Randall, whose controversial debut The Wind Done Gone was a slave’s take on Gone With the Wind, has no trouble plunging into touchy topics. In Ada’s Rules, she takes on weight loss and the politics of fat with rollicking humor, compassion and a touch of sadness. Ada is the youngest child of a blues musician and his wife. Her elderly parents are fading, and part of Ada’s determination to get healthy is because her three older sisters died too young from obesity-related issues. Then there are her adult twin daughters. They’re also sort of big. Maybe they should all start “healthing” together?
But Ada starts to worry as the pounds begin to melt away. Will Preach still find her desirable? Will he even notice?
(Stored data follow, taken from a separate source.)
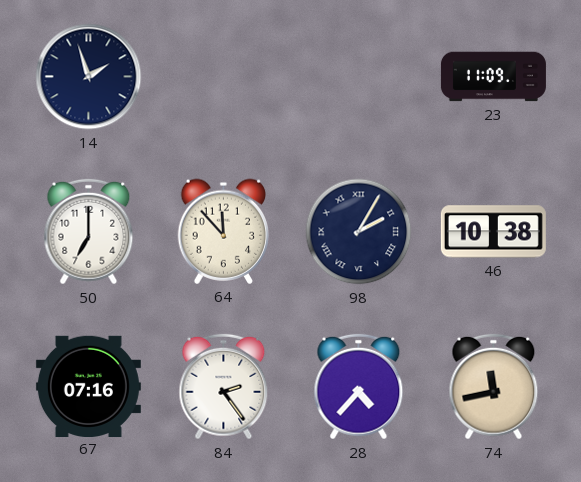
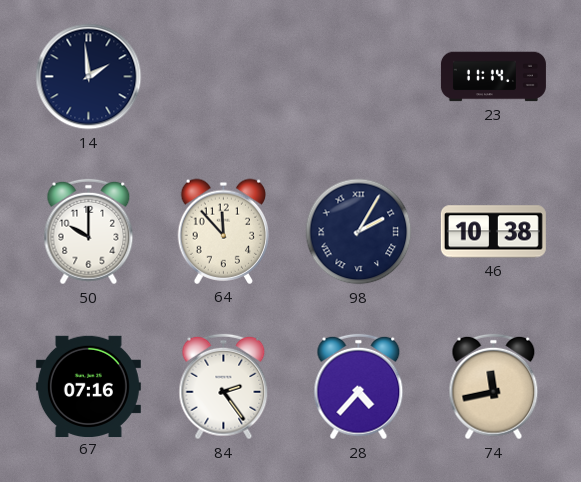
14: 1:57 -> 1:59
23: 11:09 -> 11:14
50: 7:00 -> 10:00
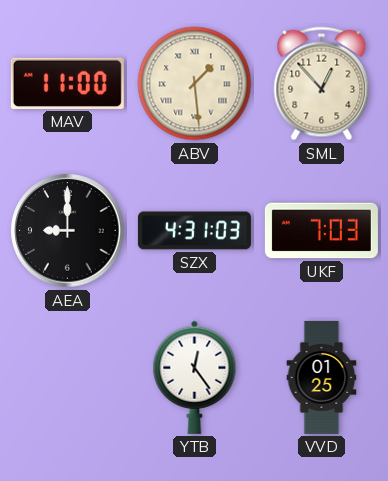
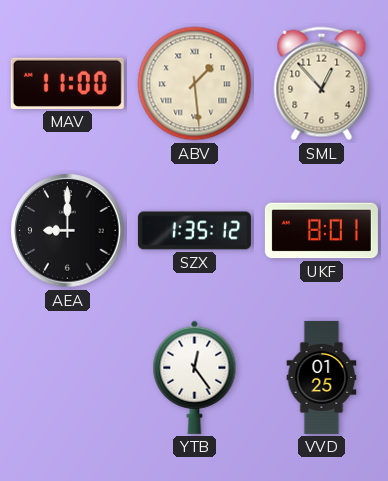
SZX: 4:31 -> 1:35
UKF: 7:03 -> 8:01
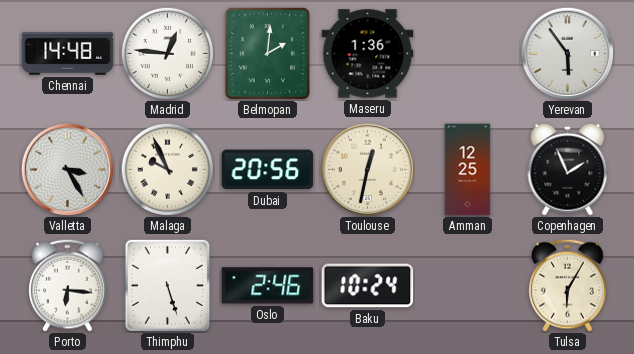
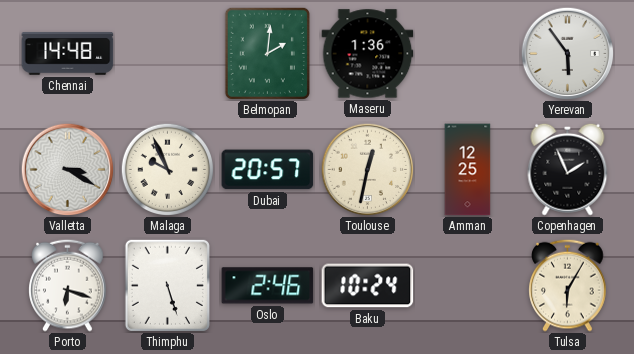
Madrid: 12:46 -> none
Valletta: 3:25 -> 3:20
Dubai: 20:56 -> 20:57
Porto: 6:16 -> 6:18
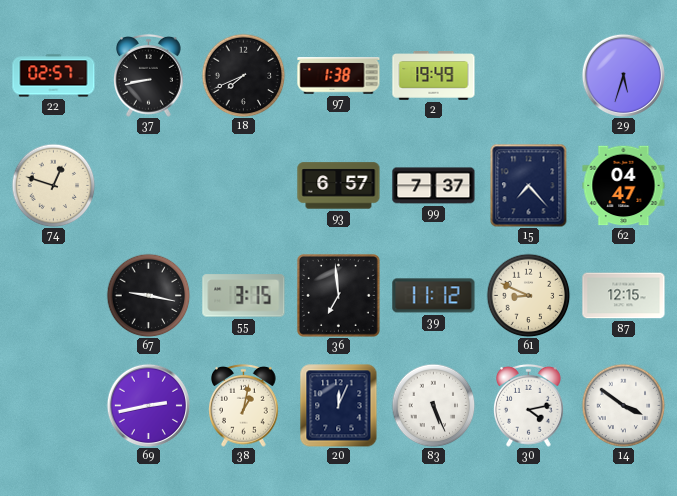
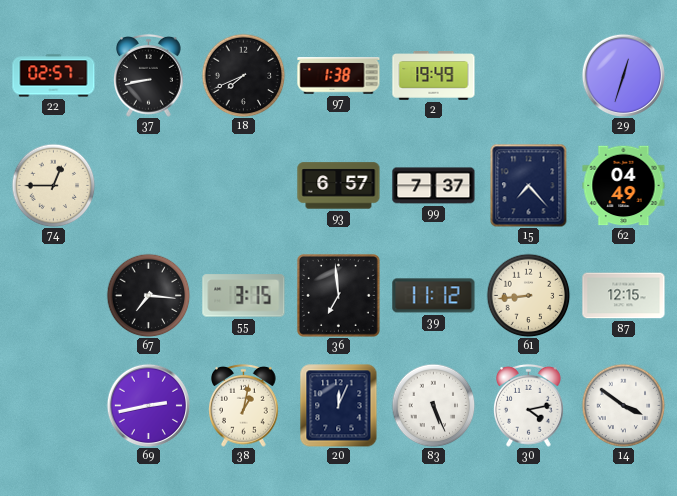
29: 5:33 -> 12:33
74: 12:48 -> 12:45
62: 04:47 -> 04:49
67: 9:17 -> 7:16
61: 8:49 -> 8:44
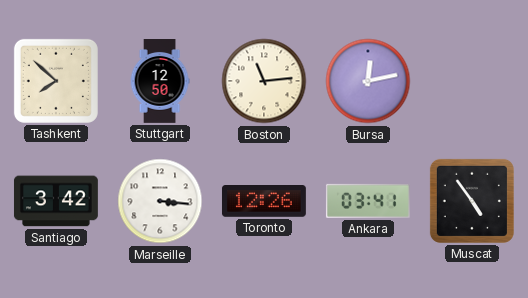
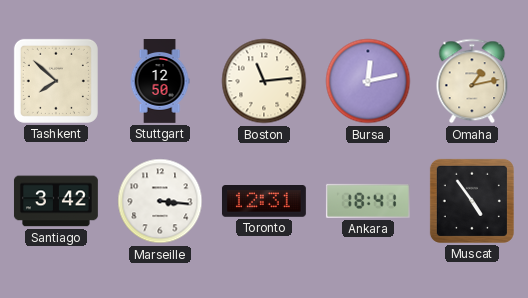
Omaha: none -> 1:13
Toronto: 12:26 -> 12:31
Ankara: 03:41 -> 18:41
Ada’s Rules gives readers the pleasure of spending some time with a real person. So many women are facing struggles like Ada’s, and many of the laughs will come from recognition as well as humor. The novel, with its chapter headings straight out of weight loss books—it’s almost something of a novel/diet book hybrid—is also suspenseful. What’s going to happen when Ada reaches her ideal weight? Will she reach her ideal weight? We know she’s not going to have an affair with Matt Mason. Or will she?
It’s a delight to read about someone so fully human. In Ada Howard, Randall has pulled off the tough trick of creating a truly relatable, deliciously complicated character.